Extracted page text data
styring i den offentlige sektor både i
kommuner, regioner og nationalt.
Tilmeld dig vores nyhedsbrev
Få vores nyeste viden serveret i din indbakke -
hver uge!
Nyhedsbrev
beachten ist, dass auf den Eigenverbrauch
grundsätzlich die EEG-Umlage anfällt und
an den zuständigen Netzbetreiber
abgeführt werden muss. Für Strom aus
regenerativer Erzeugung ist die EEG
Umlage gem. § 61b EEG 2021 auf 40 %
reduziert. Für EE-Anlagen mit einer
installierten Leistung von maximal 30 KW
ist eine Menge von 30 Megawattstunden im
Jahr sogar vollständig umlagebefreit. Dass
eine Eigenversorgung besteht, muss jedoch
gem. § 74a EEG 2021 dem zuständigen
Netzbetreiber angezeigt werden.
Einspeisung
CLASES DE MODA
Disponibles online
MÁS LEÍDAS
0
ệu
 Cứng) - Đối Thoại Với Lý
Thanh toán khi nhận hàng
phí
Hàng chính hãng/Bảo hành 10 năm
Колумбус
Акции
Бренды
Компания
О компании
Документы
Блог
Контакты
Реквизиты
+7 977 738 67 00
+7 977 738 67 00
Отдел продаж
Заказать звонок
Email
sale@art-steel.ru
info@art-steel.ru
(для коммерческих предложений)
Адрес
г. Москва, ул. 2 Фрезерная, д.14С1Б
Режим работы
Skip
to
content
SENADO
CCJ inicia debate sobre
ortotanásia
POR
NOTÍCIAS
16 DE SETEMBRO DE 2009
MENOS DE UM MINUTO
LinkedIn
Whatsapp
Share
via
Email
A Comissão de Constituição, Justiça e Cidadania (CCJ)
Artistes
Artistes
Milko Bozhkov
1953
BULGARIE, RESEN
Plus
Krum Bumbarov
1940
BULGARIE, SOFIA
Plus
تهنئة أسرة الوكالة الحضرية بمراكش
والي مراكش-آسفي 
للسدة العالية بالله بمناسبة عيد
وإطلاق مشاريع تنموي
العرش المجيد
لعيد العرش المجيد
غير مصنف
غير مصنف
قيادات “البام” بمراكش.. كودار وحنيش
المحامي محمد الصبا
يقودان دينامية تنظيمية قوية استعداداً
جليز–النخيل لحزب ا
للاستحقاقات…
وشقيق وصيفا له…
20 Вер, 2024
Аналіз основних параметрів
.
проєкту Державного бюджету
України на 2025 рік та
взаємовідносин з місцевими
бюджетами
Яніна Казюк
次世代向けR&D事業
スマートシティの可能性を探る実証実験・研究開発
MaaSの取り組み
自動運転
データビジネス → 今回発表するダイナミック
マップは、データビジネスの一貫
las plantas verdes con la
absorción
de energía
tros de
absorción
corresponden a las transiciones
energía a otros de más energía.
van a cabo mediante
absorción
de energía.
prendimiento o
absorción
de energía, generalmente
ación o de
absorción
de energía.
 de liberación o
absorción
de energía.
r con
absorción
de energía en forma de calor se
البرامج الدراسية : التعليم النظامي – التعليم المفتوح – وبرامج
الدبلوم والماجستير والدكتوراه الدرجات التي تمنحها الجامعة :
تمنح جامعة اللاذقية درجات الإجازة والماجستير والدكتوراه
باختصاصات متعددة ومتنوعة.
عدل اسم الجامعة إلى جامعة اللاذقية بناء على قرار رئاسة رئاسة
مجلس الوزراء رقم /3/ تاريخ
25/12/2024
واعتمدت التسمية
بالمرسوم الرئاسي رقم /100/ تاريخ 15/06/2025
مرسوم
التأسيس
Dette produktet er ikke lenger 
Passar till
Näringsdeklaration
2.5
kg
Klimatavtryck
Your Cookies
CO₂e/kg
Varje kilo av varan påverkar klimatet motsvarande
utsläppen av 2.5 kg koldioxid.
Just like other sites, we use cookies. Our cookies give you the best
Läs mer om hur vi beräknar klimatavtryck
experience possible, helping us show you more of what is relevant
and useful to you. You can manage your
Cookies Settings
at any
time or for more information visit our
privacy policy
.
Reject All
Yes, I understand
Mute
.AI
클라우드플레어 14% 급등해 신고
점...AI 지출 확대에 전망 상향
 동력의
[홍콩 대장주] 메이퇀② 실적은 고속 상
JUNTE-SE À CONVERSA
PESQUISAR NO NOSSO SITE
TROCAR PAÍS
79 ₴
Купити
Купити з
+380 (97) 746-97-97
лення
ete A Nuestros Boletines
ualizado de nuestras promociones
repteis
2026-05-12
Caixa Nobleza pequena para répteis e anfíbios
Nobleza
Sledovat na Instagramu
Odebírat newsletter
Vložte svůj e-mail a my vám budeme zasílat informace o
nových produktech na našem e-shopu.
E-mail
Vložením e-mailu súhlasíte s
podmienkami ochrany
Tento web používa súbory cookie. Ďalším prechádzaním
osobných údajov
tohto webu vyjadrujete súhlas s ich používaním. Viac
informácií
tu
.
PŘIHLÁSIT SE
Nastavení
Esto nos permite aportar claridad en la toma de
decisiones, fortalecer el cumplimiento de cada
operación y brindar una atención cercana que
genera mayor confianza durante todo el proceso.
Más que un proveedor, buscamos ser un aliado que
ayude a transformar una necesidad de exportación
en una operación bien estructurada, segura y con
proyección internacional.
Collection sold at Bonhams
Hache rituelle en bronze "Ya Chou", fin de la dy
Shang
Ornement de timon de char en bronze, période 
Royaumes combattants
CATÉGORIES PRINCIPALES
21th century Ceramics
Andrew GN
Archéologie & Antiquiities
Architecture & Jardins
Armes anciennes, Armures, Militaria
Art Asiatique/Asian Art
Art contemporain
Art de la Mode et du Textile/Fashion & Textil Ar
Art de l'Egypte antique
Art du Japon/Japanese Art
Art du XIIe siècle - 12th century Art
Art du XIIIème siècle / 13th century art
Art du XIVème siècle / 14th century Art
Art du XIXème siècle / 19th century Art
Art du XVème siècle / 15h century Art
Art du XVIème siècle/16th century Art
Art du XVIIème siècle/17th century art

= Exercise objective =
Each record above needs to be given again exactly as written.

= Answer section =
styring i den offentlige sektor både i
kommuner, regioner og nationalt.
Tilmeld dig vores nyhedsbrev
Få vores nyeste viden serveret i din indbakke -
hver uge!
Nyhedsbrev
beachten ist, dass auf den Eigenverbrauch
grundsätzlich die EEG-Umlage anfällt und
an den zuständigen Netzbetreiber
abgeführt werden muss. Für Strom aus
regenerativer Erzeugung ist die EEG
Umlage gem. § 61b EEG 2021 auf 40 %
reduziert. Für EE-Anlagen mit einer
installierten Leistung von maximal 30 KW
ist eine Menge von 30 Megawattstunden im
Jahr sogar vollständig umlagebefreit. Dass
eine Eigenversorgung besteht, muss jedoch
gem. § 74a EEG 2021 dem zuständigen
Netzbetreiber angezeigt werden.
Einspeisung
CLASES DE MODA
Disponibles online
MÁS LEÍDAS
0
ệu
 Cứng) - Đối Thoại Với Lý
Thanh toán khi nhận hàng
phí
Hàng chính hãng/Bảo hành 10 năm
Колумбус
Акции
Бренды
Компания
О компании
Документы
Блог
Контакты
Реквизиты
+7 977 738 67 00
+7 977 738 67 00
Отдел продаж
Заказать звонок
Email
sale@art-steel.ru
info@art-steel.ru
(для коммерческих предложений)
Адрес
г. Москва, ул. 2 Фрезерная, д.14С1Б
Режим работы
Skip
to
content
SENADO
CCJ inicia debate sobre
ortotanásia
POR
NOTÍCIAS
16 DE SETEMBRO DE 2009
MENOS DE UM MINUTO
LinkedIn
Whatsapp
Share
via
Email
A Comissão de Constituição, Justiça e Cidadania (CCJ)
Artistes
Artistes
Milko Bozhkov
1953
BULGARIE, RESEN
Plus
Krum Bumbarov
1940
BULGARIE, SOFIA
Plus
تهنئة أسرة الوكالة الحضرية بمراكش
والي مراكش-آسفي 
للسدة العالية بالله بمناسبة عيد
وإطلاق مشاريع تنموي
العرش المجيد
لعيد العرش المجيد
غير مصنف
غير مصنف
قيادات “البام” بمراكش.. كودار وحنيش
المحامي محمد الصبا
يقودان دينامية تنظيمية قوية استعداداً
جليز–النخيل لحزب ا
للاستحقاقات…
وشقيق وصيفا له…
20 Вер, 2024
Аналіз основних параметрів
.
проєкту Державного бюджету
України на 2025 рік та
взаємовідносин з місцевими
бюджетами
Яніна Казюк
次世代向けR&D事業
スマートシティの可能性を探る実証実験・研究開発
MaaSの取り組み
自動運転
データビジネス → 今回発表するダイナミック
マップは、データビジネスの一貫
las plantas verdes con la
absorción
de energía
tros de
absorción
corresponden a las transiciones
energía a otros de más energía.
van a cabo mediante
absorción
de energía.
prendimiento o
absorción
de energía, generalmente
ación o de
absorción
de energía.
 de liberación o
absorción
de energía.
r con
absorción
de energía en forma de calor se
البرامج الدراسية : التعليم النظامي – التعليم المفتوح – وبرامج
الدبلوم والماجستير والدكتوراه الدرجات التي تمنحها الجامعة :
تمنح جامعة اللاذقية درجات الإجازة والماجستير والدكتوراه
باختصاصات متعددة ومتنوعة.
عدل اسم الجامعة إلى جامعة اللاذقية بناء على قرار رئاسة رئاسة
مجلس الوزراء رقم /3/ تاريخ
25/12/2024
واعتمدت التسمية
بالمرسوم الرئاسي رقم /100/ تاريخ 15/06/2025
مرسوم
التأسيس
Dette produktet er ikke lenger 
Passar till
Näringsdeklaration
2.5
kg
Klimatavtryck
Your Cookies
CO₂e/kg
Varje kilo av varan påverkar klimatet motsvarande
utsläppen av 2.5 kg koldioxid.
Just like other sites, we use cookies. Our cookies give you the best
Läs mer om hur vi beräknar klimatavtryck
experience possible, helping us show you more of what is relevant
and useful to you. You can manage your
Cookies Settings
at any
time or for more information visit our
privacy policy
.
Reject All
Yes, I understand
Mute
.AI
클라우드플레어 14% 급등해 신고
점...AI 지출 확대에 전망 상향
 동력의
[홍콩 대장주] 메이퇀② 실적은 고속 상
JUNTE-SE À CONVERSA
PESQUISAR NO NOSSO SITE
TROCAR PAÍS
79 ₴
Купити
Купити з
+380 (97) 746-97-97
лення
ete A Nuestros Boletines
ualizado de nuestras promociones
repteis
2026-05-12
Caixa Nobleza pequena para répteis e anfíbios
Nobleza
Sledovat na Instagramu
Odebírat newsletter
Vložte svůj e-mail a my vám budeme zasílat informace o
nových produktech na našem e-shopu.
E-mail
Vložením e-mailu súhlasíte s
podmienkami ochrany
Tento web používa súbory cookie. Ďalším prechádzaním
osobných údajov
tohto webu vyjadrujete súhlas s ich používaním. Viac
informácií
tu
.
PŘIHLÁSIT SE
Nastavení
Esto nos permite aportar claridad en la toma de
decisiones, fortalecer el cumplimiento de cada
operación y brindar una atención cercana que
genera mayor confianza durante todo el proceso.
Más que un proveedor, buscamos ser un aliado que
ayude a transformar una necesidad de exportación
en una operación bien estructurada, segura y con
proyección internacional.
Collection sold at Bonhams
Hache rituelle en bronze "Ya Chou", fin de la dy
Shang
Ornement de timon de char en bronze, période 
Royaumes combattants
CATÉGORIES PRINCIPALES
21th century Ceramics
Andrew GN
Archéologie & Antiquiities
Architecture & Jardins
Armes anciennes, Armures, Militaria
Art Asiatique/Asian Art
Art contemporain
Art de la Mode et du Textile/Fashion & Textil Ar
Art de l'Egypte antique
Art du Japon/Japanese Art
Art du XIIe siècle - 12th century Art
Art du XIIIème siècle / 13th century art
Art du XIVème siècle / 14th century Art
Art du XIXème siècle / 19th century Art
Art du XVème siècle / 15h century Art
Art du XVIème siècle/16th century Art
Art du XVIIème siècle/17th century art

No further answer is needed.